L’Europa è praticamente in stagnazione da due anni
La stagnazione ormai si è impadronita dell’economia europea da un paio di anni a questa parte. Le stime di crescita del PIL per l’intera Eurozona sono nell’ordine dello 0,7% per quest’anno. Non si è in territorio negativo, è vero, ma non è però un ritmo tale da permettere l’assorbimento dei crescenti deficit di bilancio di alcuni Paesi dell’Unione europea. Il rapporto deficit/PIL francese, per esempio, è di circa il 6% per quest’anno e con la crisi politica che si è aperta in questi giorni non è destinato a scendere a breve termine. Per quanto riguarda le prospettive d’investimento a cura di UBS le cinque «D» (debito, demografia, digitalizzazione, deglobalizzazione e decarbonizzazione) svolgeranno un ruolo di primo piano nei prossimi dieci anni, «creando opportunità e rischi per gli investitori», spiega Matteo Ramenghi, CIO di UBS Wealth Management Italia. «Nel complesso ci aspettiamo che diano luogo a un’accelerazione della crescita e a periodi di aumento dell’inflazione a lungo termine», commenta ancora l’esperto. La politica monetaria di Fed, BCE e BNS rimarrà accomodante con ulteriori tagli del costo del denaro.

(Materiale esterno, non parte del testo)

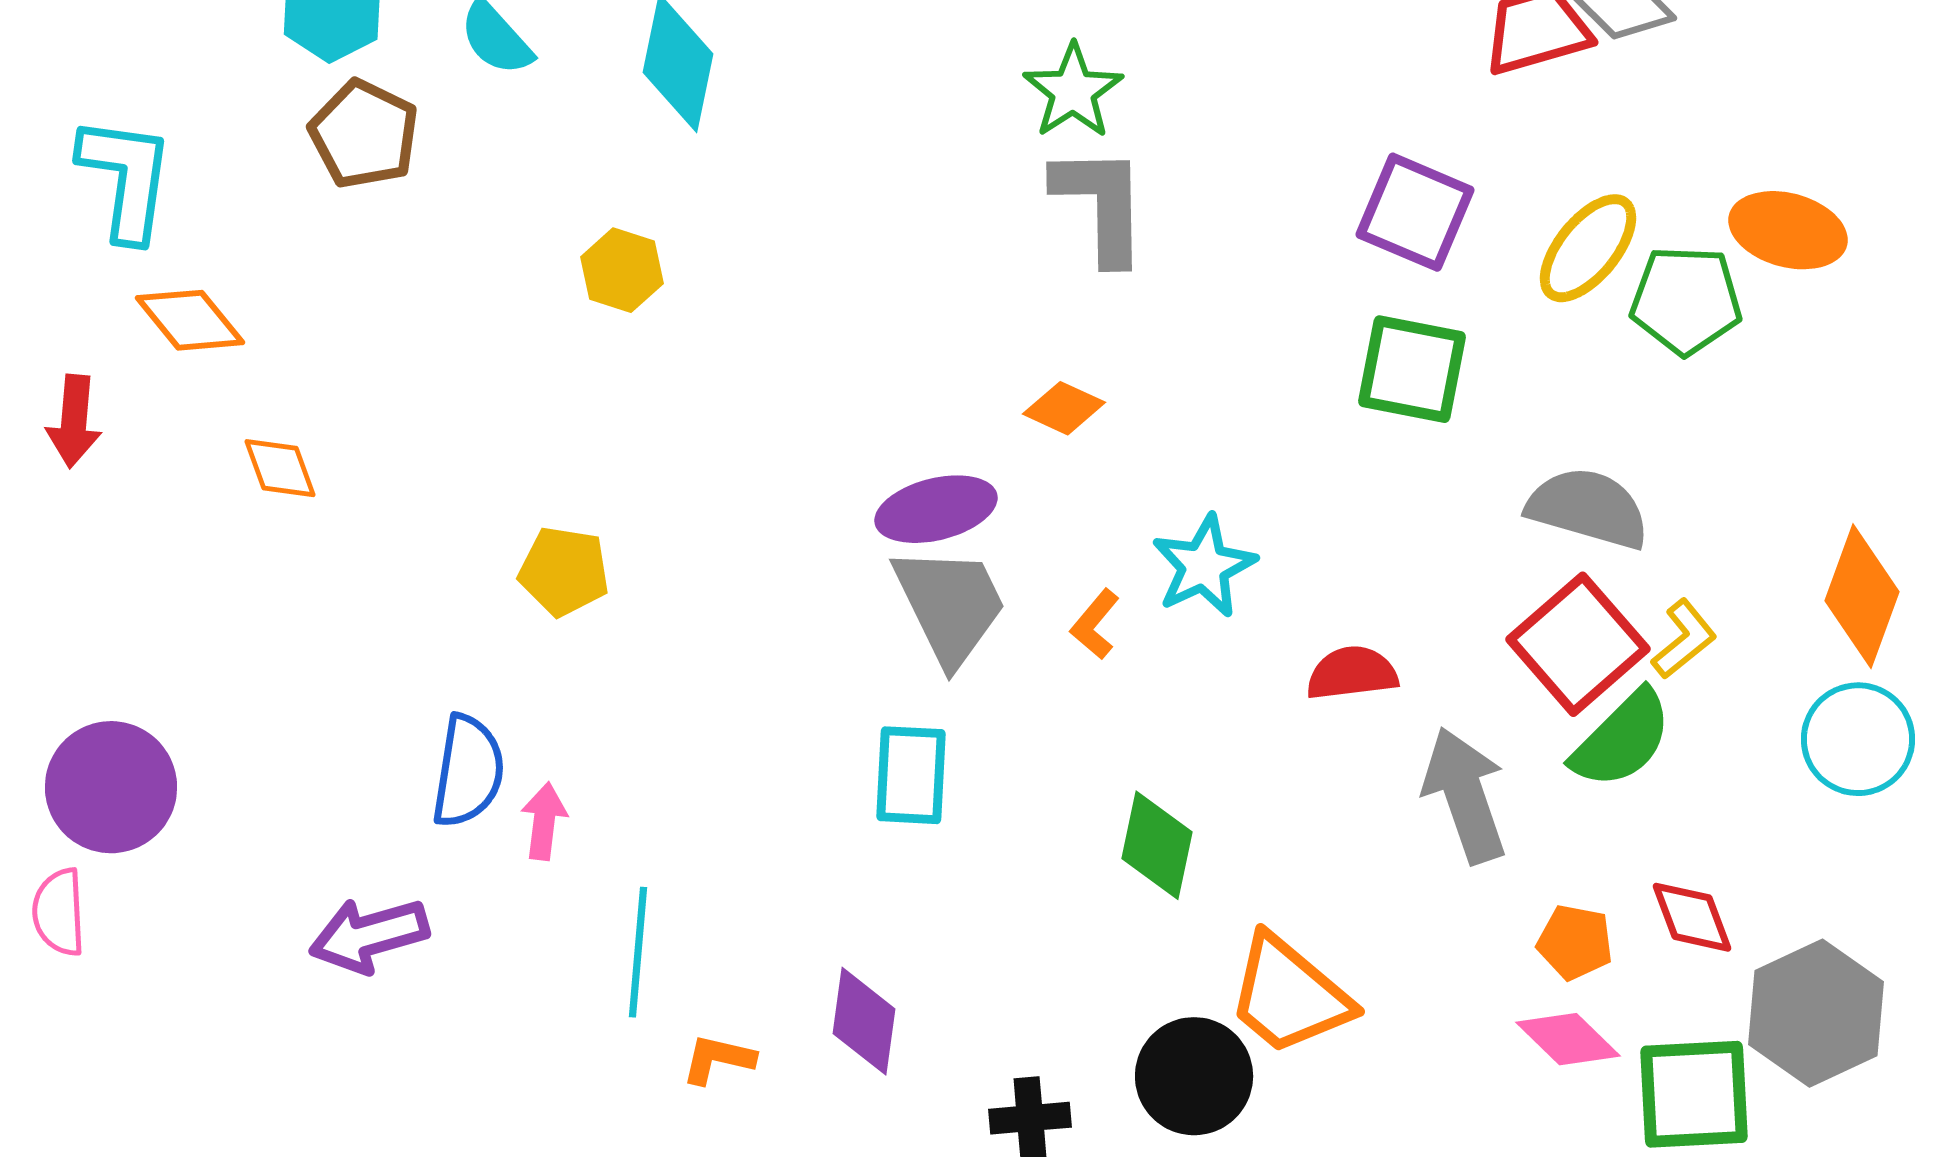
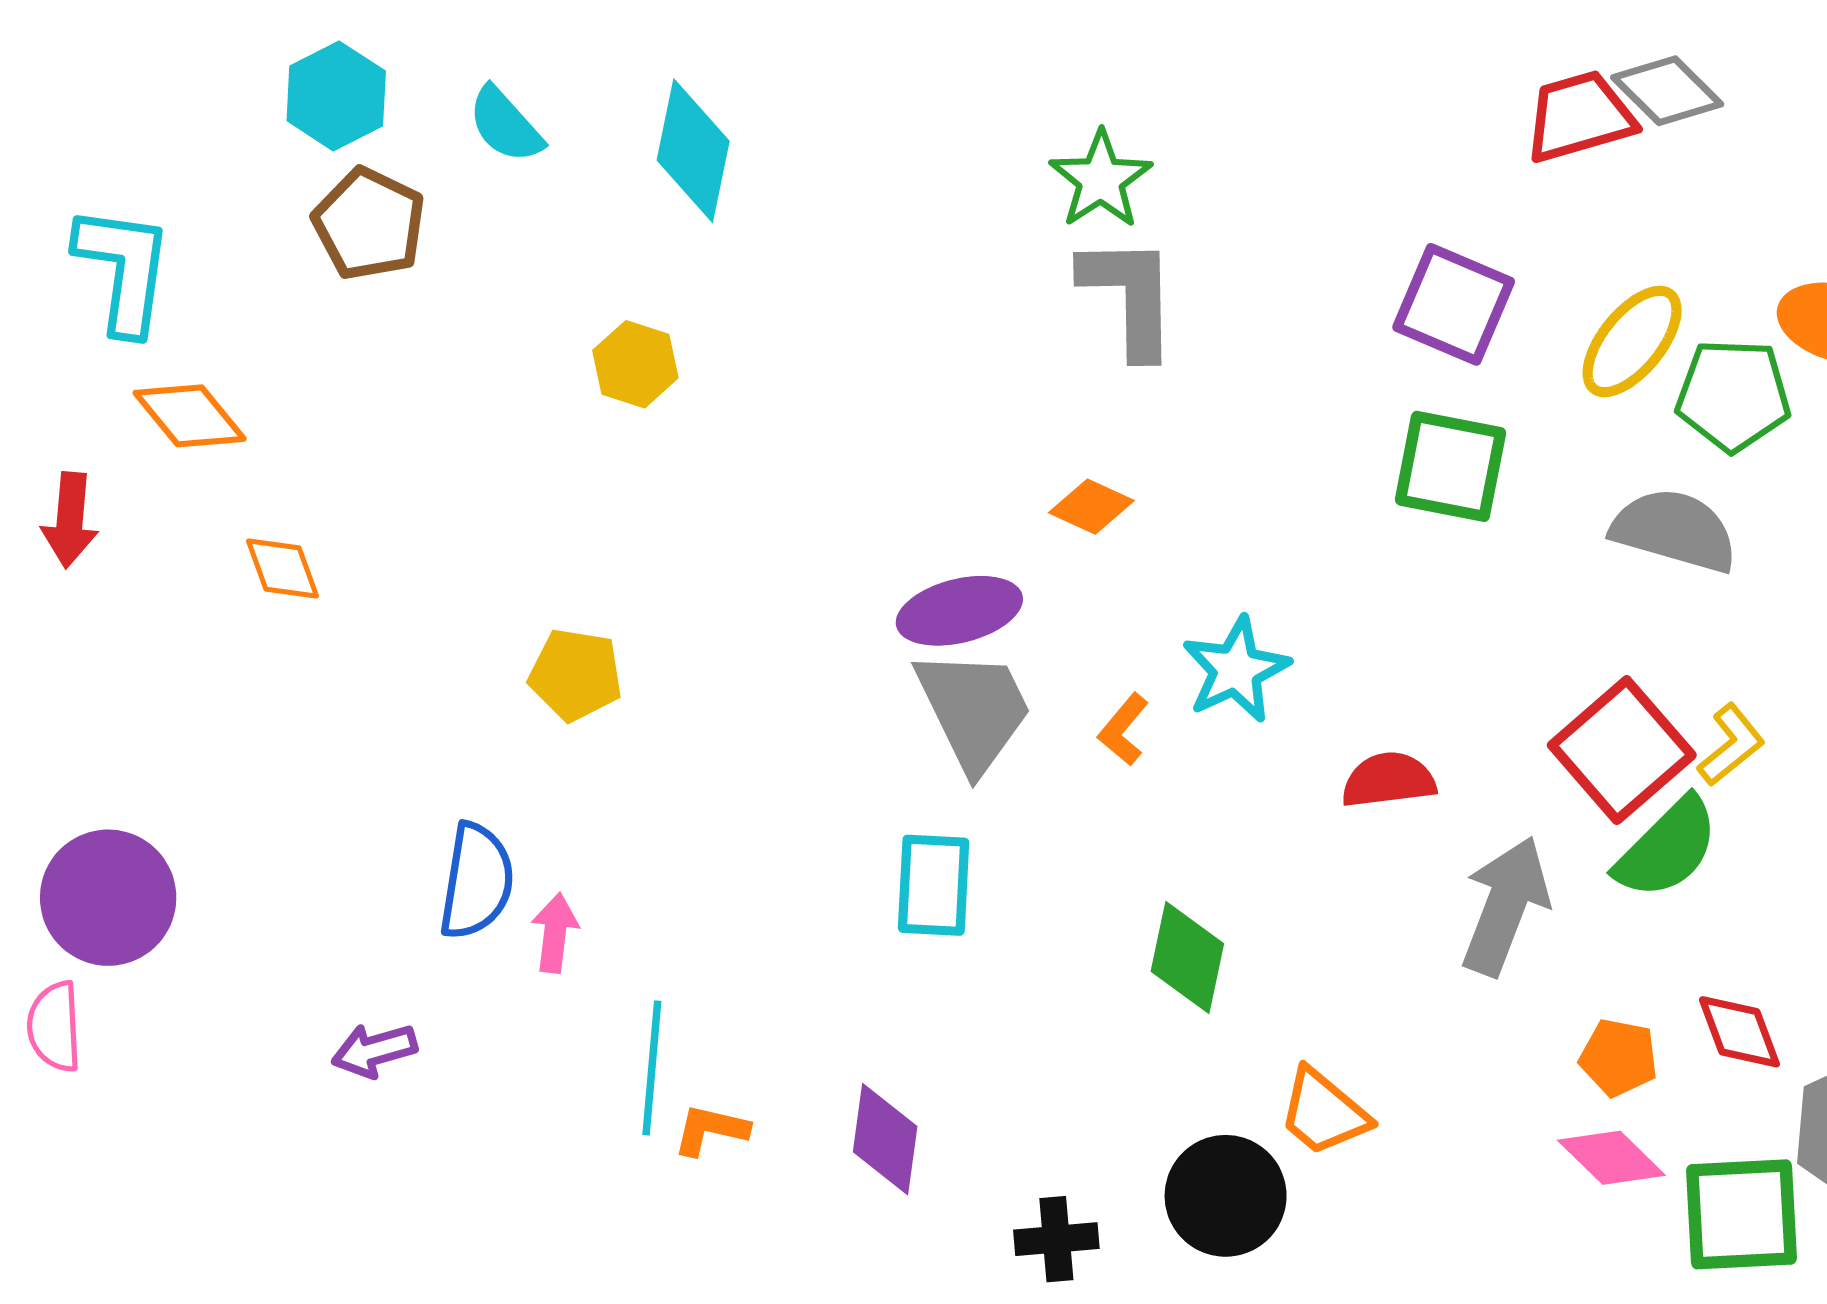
gray semicircle: (1588, 508) -> (1674, 530), moved
gray arrow: (1465, 795) -> (1505, 906), turned 40
purple arrow: (369, 935) -> (374, 1050), size x0.7
orange trapezoid: (1289, 995) -> (1324, 1112), size x0.7
orange L-shape: (718, 1059) -> (711, 1130), moved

A complicare la situazione macroeconomica continentale sono le crisi politiche in Germania che viaggia sull’orlo della recessione e quella in Francia che è in una condizione economica migliore, ma con un debito pubblico crescente.
Dall’altra parte dell’Atlantico troviamo un’economia statunitense ancora in piena forma, nonostante l’inflazione non sia ancora rientrata sotto il fatidico 2% l’anno e il ritorno di Donald Trump alla Casa Bianca. «Dall’inizio degli anni 2020 - ha ricordato ancora Ramenghi - i mercati azionari globali sono saliti di circa il 50%, il Prodotto interno lordo (PIL) nominale degli Stati Uniti è cresciuto di oltre il 30% e gli utili delle società americane sono aumentati di quasi il 70%». E tutto ciò malgrado i lockdown senza precedenti in tutto il mondo, le guerre scoppiate in Europa orientale e in Medio Oriente e il più forte aumento dei tassi d’interesse e dell’inflazione da diversi decenni». Non per niente gli analisti parlano di ritorno agli anni ruggenti - quelli dell’inizio del secolo scorso - ma non per tutti.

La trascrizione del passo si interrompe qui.